I shook my head slowly.
“I want to kick your ass now. Get the fucking horses!”
“Can’t, Krys is in the barn. She likes the horses.”
“And the memories I’m sure,” Ethan muttered more than a few choice curse words all directed at me. I rarely pissed him, Ethan was the most laid back of us all. “Get in the truck, lets check the herd.”
***
Fifteen minutes later Ethan and I still hadn’t said anything to each other. He was waiting for me to confess more sins and I was in the talking mood.
“You are going to tell me. I’ll throw you off the damn mountain if you don’t.”
“I loved her. We were young and dumb. High school relationships don’t even count in the long run. None of it should matter anymore. We would have been together thirteen years, hell, this week. She wasn’t even sixteen yet. Her mom’s something special, granted my folks always had their issues but they treated Krys like one of their own.

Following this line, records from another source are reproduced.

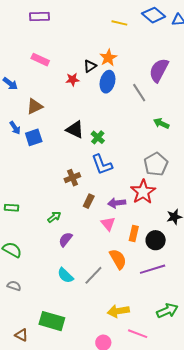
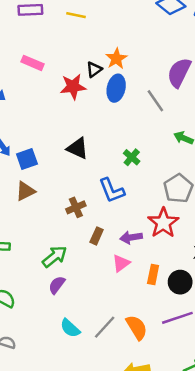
yellow line: (119, 23) -> (76, 15), moved
red star: (73, 80) -> (73, 87), size x1.5
brown triangle: (35, 106) -> (25, 191), moved
green cross: (98, 137) -> (132, 157), moved
green arrow: (54, 217) -> (55, 257), size x1.5
pink triangle: (108, 224) -> (121, 263), turned 35
purple semicircle: (66, 239) -> (57, 285), moved
orange semicircle: (118, 259) -> (137, 327), moved

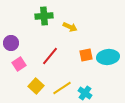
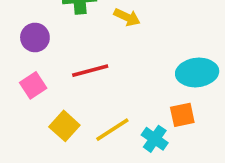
purple circle: (11, 43) -> (35, 37), moved
orange square: (86, 55) -> (182, 115), moved
red line: (50, 56) -> (90, 71), turned 36

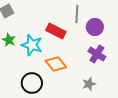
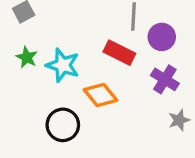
red rectangle: (56, 31) -> (119, 53), moved
gray star: (89, 84) -> (179, 120), moved

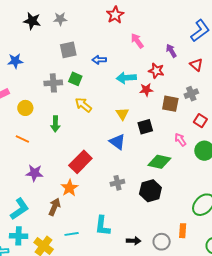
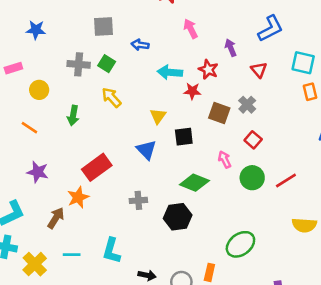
gray cross: (191, 94) -> (247, 105), turned -32

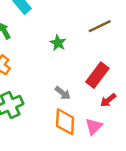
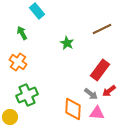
gray arrow: (63, 93) -> (91, 94), moved
pink triangle: (94, 126) -> (97, 113), turned 49

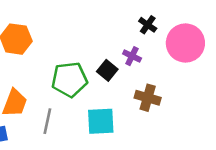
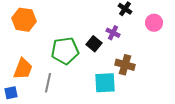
pink circle: (185, 43) -> (154, 23), size x0.6
cyan square: (101, 121) -> (105, 83), moved

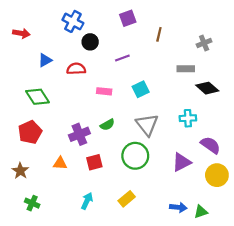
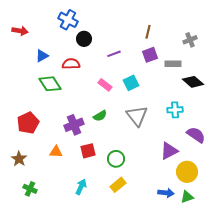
purple square: (128, 18) -> (150, 55), moved
pink rectangle: (104, 91) -> (105, 85), moved, turned 32
green diamond: (37, 97) -> (50, 84), moved
green circle: (135, 156) -> (116, 159), moved, size x0.7
yellow circle: (217, 175) -> (187, 172), moved

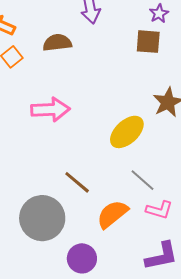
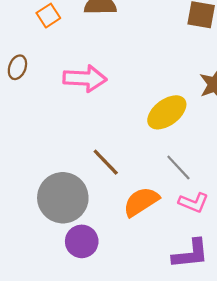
purple circle: (82, 258) -> (82, 241), moved

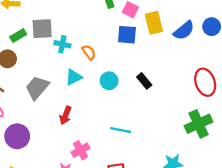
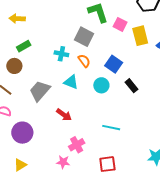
gray square: (42, 29) -> (84, 37), moved, turned 30
blue square: (127, 35) -> (114, 64), moved, turned 30
cyan triangle: (74, 77) -> (71, 82), turned 49
red arrow: (66, 115) -> (64, 115), turned -77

“She was terrified at the thought of losing that. Not having some place to run, of changing the situation, of letting anyone know we were together. Every day she became more of my life and I was so stupidly in love that I told her I would marry her. We would come here to the ranch and build a life.
“Legal age in Illinois to marry is eighteen. She knew her mom would never sign the papers to set her free for a wedding and chances were slim of getting a judge to declare her emancipated. We decided to wait, I promised I would keep her safe.
“And one night after I graduated I had the chance to keep that promise and I did. Afterwards, my parents and Ed thought I be best to come here. I begged her to come but she was scared. By the time she turned eighteen in April her senior year she decided to finish out and graduate valedictorian. I came back to see her and Gloria get their diplomas. I waited for her. Thinking Boston was all some front. It wasn’t.
“I came back to Mirror Lake at the end of the summer and she left for college. She made her choice and I made mine. I spent a year working this place every day. Building myself into a man who could take care of her and building an ideal life in my mind for us. I went back to get my wife and came home alone. I was just nineteen and a dumbass. But it took a long time to forget it.”
“Why did you let her come here? You could have told Gloria, she would have understood.”
“I wanted to see her miserable after James and the divorce. Broken by the choice she made when she chose that over this. See her as fucked up as I was. To see here as this New York bitch I had made her out to be in mind and finally put the last nail in the coffin to forgetting her once and for all.”
“Backfired a bit didn’t it?” Ethan chuckled.
“Pretty much.”
“And now?”
“She hates me. She needs to hate me. She will either leave right away or stay on long as she can to make me miserable. Either way when she leaves Mirror Lake I will never see her again.”